# Tiny holes in tiny arugula



## Cookie Monster (Apr 5, 2008)

So my cute little arugulas (about a half inch tall) are being eaten by something ultra tiny. It looks like someone took a pin and punched little holes all in the tiny little leaves. What on earth? It's growing right next to some butter lettuce and there isn't a mark on the lettuces... Something really likes baby arugula! 

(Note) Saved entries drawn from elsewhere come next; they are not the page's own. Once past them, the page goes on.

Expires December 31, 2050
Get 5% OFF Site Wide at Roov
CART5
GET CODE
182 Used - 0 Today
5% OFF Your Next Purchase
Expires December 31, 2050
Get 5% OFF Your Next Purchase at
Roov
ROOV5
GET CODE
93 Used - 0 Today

Should I spray with Organicide? I hate to spray greens I'm going to eat, but I would like to have some greens to eat... 

Thanks!


----------



## chickenista (Mar 24, 2007)

I would guess flea beetles..
You can take a plastic lid or something and put some oil or vaseline on it and swish it by the plants.. the beetles will jump and stick.. works great with other bugs too.
You could spray with a garlic/onion/pepper spray or with something strongly minty or even some soap and oil and water mixed. 
If you want to get nasty you could spray with tobacco tea..or sprinkle with snuff.
But even if it is not flea beetles, but another pest the same ideas should help.


----------



## ToddB (Oct 10, 2008)

Try covering your crop when it's first planted, or in this case get rid of them and then cover. You can use remae that can be re-used over and over again. Remae is just a thin cloth that lets in sun and water but no pests. I use it all the time especially on starters.



www.passagecreekfarm.com


----------



## anniew (Dec 12, 2002)

spelled Remay...or also called floating row cover...comes in various names and weights.


----------